__Required work__. No pictures go into the copy. Write out every line below exactly.

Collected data
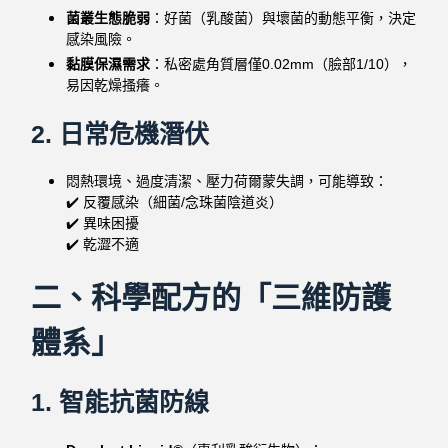
菌叢生態脆弱
：好菌（乳酸菌）與壞菌的動態平衡，決定
感染風險。
黏膜保濕需求
：私密處角質層僅0.02mm（臉部1/10），
易因乾燥搔癢。
2. 日常危機潛伏
悶熱環境、過度清潔、壓力荷爾蒙失調，可能導致：
✔️ 反覆感染（細菌/念珠菌陰道炎）
✔️ 異味困擾
✔️ 乾澀不適
二、科學配方的「三維防護
體系」
1. 智能抗菌防線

__Response to the exercise__.
菌叢生態脆弱
：好菌（乳酸菌）與壞菌的動態平衡，決定
感染風險。
黏膜保濕需求
：私密處角質層僅0.02mm（臉部1/10），
易因乾燥搔癢。
2. 日常危機潛伏
悶熱環境、過度清潔、壓力荷爾蒙失調，可能導致：
✔️ 反覆感染（細菌/念珠菌陰道炎）
✔️ 異味困擾
✔️ 乾澀不適
二、科學配方的「三維防護
體系」
1. 智能抗菌防線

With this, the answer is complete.